What is it?
A measurement of how dense the bones are is bone density. Low bone density refers to bone density that is lower than the normal density or the density it should be. But not low enough to be classified as osteoporosis. Having this condition means there is a higher risk that, as time passes, you may develop bone density that is very low. This is known as osteoporosis.
Since the existing bone cells are reabsorbed by the body faster than new bone is made as you grow older, the bones naturally become thinner. As this occurs
- the bones lose minerals
- they lose heaviness (mass)
- also lose structure
- become weaker
- have a higher risk of breaking
The bone mass loss takes place after they reach peak bone density at about age of 30 years. The thicker your bones are at about age 30, the longer it takes to develop low bone density or osteoporosis.
It is not necessary that some people who have low bone density have bone loss. They may just naturally have a lower bone density. Low bone density may be the result of other conditions, disease processes, or treatments. There is a higher possibility that women develop low bone density and osteoporosis than men. This is because women have a lower peak bone density and because the loss of bone mass speeds up as hormonal changes take place at the time of menopause.

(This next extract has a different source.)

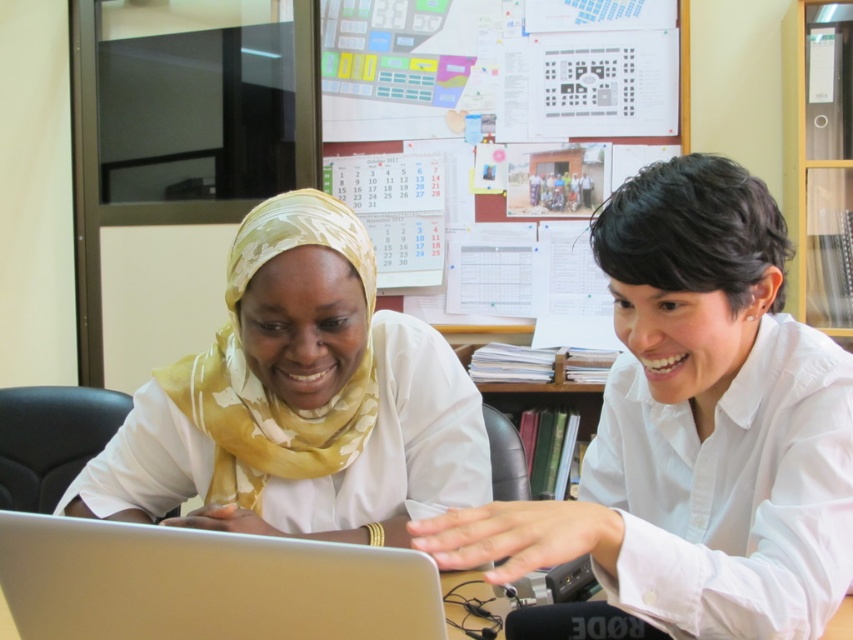 You are a tailor who needs to determine if the white smooth shirt at center can be folded and placed inside the silver metallic laptop at center. Based on the size comparison provided, what would you conclude?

The following increase the risk for low bone density and, eventually, osteoporosis –
- Having a family history of osteoporosis
- Being thin
- Being white or Asian
- Getting limited physical activity
- Drinking excessive amounts of alcohol also
What are the symptoms?
There are no symptoms for this. You won’t notice any sort of pain or change as the bone becomes thinner. Though as the bone becomes less dense, the risk of breaking a bone increases.

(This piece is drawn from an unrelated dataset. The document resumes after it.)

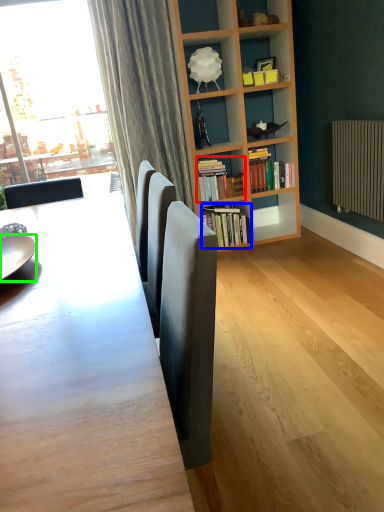 Question: Considering the real-world distances, which object is closest to book (highlighted by a red box)? book (highlighted by a blue box) or plate (highlighted by a green box).

Choices:
 (A) book
 (B) plate

Answer: (A)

How is low bone density diagnosed?
Low bone density is diagnosed with –
- Either a bone density test. This is done to check if you have osteoporosis.

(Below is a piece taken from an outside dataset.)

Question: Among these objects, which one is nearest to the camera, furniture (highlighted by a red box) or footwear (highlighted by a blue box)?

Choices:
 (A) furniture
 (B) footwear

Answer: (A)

- Or the most accurate test of bone density which is dual-energy X-ray absorptiometry (DXA) that can detect as little as 2% of bone loss per year.
How is it treated?
The food you eat is very important when it comes to bone development. Calcium is an important mineral for bone mass. Best sources of calcium include milk and other dairy products, green vegetables, and calcium-enriched products. The doctor may also want you to take a calcium supplement, often combined with vitamin D which helps your body absorb calcium and other minerals. This supplement is added to milk. Also, can be taken in calcium and vitamin supplements. Furthermore, exercise is equally important for having strong bones. Good exercise choices are weight-bearing exercises such as walking, hiking, and dancing. Using equipment such as light weights or elastic bands to exercise can help the bones in the upper body. In addition to diet and exercise, one must completely stop smoking, and have limited use of alcohol will also reduce your risk of bone loss.